### DATA SUPPLIED

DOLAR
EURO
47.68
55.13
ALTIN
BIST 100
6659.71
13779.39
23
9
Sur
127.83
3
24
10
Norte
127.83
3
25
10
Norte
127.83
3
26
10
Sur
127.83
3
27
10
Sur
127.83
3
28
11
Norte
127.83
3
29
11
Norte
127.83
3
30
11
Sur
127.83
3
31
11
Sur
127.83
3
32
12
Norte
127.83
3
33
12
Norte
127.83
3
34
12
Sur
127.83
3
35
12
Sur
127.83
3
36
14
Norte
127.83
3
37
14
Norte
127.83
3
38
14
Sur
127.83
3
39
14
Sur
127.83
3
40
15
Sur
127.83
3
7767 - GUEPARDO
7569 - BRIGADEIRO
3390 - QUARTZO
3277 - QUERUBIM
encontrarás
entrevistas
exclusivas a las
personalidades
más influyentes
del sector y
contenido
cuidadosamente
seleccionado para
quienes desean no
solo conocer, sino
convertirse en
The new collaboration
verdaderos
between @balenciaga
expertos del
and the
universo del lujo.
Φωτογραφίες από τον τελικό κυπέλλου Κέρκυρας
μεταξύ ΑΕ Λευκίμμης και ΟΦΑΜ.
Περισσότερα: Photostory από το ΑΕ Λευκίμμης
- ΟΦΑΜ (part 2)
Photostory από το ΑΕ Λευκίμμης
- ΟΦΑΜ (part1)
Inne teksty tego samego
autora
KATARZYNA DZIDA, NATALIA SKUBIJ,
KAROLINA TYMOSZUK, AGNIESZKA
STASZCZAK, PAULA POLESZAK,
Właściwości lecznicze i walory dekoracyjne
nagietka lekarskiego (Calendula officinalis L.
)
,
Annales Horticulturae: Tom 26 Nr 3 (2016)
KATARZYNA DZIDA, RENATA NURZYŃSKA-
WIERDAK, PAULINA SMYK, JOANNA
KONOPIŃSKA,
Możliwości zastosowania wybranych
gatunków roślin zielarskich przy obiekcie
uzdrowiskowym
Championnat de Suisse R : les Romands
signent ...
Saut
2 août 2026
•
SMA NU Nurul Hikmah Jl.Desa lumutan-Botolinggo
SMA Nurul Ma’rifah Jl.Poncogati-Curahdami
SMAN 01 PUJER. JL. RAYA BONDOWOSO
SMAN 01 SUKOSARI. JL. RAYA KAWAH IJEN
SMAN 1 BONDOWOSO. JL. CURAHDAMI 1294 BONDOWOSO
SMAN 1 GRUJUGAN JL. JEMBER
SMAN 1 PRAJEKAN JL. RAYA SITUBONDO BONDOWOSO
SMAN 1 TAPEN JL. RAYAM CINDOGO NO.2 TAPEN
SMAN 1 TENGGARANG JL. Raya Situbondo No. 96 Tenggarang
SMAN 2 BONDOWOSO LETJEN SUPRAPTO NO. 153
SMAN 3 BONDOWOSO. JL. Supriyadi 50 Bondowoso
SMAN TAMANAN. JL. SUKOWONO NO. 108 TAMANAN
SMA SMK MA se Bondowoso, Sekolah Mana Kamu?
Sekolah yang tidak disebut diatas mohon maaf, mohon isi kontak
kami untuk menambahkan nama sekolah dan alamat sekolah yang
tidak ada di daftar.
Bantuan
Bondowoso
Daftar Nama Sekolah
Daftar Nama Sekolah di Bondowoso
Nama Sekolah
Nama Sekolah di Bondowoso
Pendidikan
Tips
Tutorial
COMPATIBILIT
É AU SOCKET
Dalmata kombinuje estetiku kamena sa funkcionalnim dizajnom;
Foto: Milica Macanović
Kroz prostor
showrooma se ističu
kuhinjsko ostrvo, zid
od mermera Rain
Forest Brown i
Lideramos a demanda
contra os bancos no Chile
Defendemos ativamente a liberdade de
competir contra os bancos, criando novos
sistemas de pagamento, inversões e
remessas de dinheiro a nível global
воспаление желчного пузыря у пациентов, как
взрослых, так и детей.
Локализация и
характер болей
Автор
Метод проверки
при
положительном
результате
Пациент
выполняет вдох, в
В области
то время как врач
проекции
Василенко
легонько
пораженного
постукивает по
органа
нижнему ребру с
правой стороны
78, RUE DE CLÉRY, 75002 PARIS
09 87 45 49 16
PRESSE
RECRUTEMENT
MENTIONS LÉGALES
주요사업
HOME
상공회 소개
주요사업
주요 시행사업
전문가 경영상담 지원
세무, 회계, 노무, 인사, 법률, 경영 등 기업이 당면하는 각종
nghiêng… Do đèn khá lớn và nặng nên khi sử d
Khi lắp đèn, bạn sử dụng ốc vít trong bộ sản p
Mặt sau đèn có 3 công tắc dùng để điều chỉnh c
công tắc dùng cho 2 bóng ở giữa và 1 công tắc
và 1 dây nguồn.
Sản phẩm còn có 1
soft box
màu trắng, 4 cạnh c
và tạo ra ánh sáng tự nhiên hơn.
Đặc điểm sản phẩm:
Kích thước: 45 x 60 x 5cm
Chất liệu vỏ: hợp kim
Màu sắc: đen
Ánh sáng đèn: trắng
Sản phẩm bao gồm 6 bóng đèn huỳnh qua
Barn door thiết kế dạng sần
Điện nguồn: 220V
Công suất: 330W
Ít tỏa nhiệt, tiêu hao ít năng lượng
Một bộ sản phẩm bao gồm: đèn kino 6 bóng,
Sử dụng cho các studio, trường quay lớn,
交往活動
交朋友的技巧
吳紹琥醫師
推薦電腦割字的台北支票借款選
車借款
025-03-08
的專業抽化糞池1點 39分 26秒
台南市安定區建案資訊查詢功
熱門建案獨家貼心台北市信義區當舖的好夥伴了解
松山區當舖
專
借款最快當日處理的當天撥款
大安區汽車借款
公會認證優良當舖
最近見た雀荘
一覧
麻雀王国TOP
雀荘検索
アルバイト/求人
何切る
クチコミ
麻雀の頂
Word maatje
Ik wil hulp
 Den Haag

######

### INSTRUCTIONS FOR THE TASK:
Print again the lines of the entries above that fall between the line holding "Sản phẩm còn có 1" and the line holding "Ik wil hulp", inclusive, exactly as they stand.

### OUTPUT BELOW:
Sản phẩm còn có 1
soft box
màu trắng, 4 cạnh c
và tạo ra ánh sáng tự nhiên hơn.
Đặc điểm sản phẩm:
Kích thước: 45 x 60 x 5cm
Chất liệu vỏ: hợp kim
Màu sắc: đen
Ánh sáng đèn: trắng
Sản phẩm bao gồm 6 bóng đèn huỳnh qua
Barn door thiết kế dạng sần
Điện nguồn: 220V
Công suất: 330W
Ít tỏa nhiệt, tiêu hao ít năng lượng
Một bộ sản phẩm bao gồm: đèn kino 6 bóng,
Sử dụng cho các studio, trường quay lớn,
交往活動
交朋友的技巧
吳紹琥醫師
推薦電腦割字的台北支票借款選
車借款
025-03-08
的專業抽化糞池1點 39分 26秒
台南市安定區建案資訊查詢功
熱門建案獨家貼心台北市信義區當舖的好夥伴了解
松山區當舖
專
借款最快當日處理的當天撥款
大安區汽車借款
公會認證優良當舖
最近見た雀荘
一覧
麻雀王国TOP
雀荘検索
アルバイト/求人
何切る
クチコミ
麻雀の頂
Word maatje
Ik wil hulp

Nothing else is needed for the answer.